● **Input data**
-*-*-
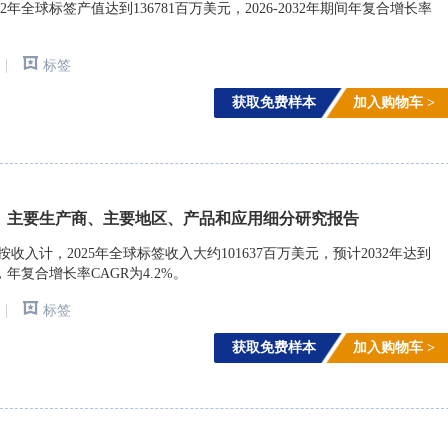
年全球标签产值达到136781百万美元，2026-2032年期间年复合增长率
|
标签
获取免费样本
加入购物车 >
、主要生产商、主要地区、产品和应用细分研究报告
arch)调研，按收入计，2025年全球标签收入大约101637百万美元，预计2032年达到
期间，年复合增长率CAGR为4.2%。
|
标签
获取免费样本
加入购物车 >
-*-*-
Type the material out again exactly. Skip the pictures.

年全球标签产值达到136781百万美元，2026-2032年期间年复合增长率
|
标签
获取免费样本
加入购物车 >
、主要生产商、主要地区、产品和应用细分研究报告
arch)调研，按收入计，2025年全球标签收入大约101637百万美元，预计2032年达到
期间，年复合增长率CAGR为4.2%。
|
标签
获取免费样本
加入购物车 >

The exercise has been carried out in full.